** Instructions to follow **
Return only the final portion of the entries: the line with "ILANTHROPY AND SERVICE UNITE OLE MISS GREEK" and every line after it, each one exact.

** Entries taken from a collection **
%%

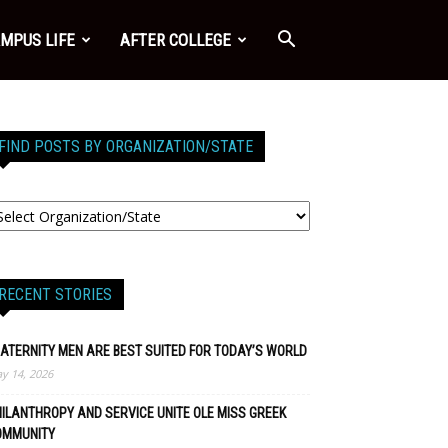
MPUS LIFE
AFTER COLLEGE
FIND POSTS BY ORGANIZATION/STATE
RECENT STORIES
ATERNITY MEN ARE BEST SUITED FOR TODAY’S WORLD
y 14, 2026
ILANTHROPY AND SERVICE UNITE OLE MISS GREEK
OMMUNITY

%%

** Solution for this problem **
ILANTHROPY AND SERVICE UNITE OLE MISS GREEK
OMMUNITY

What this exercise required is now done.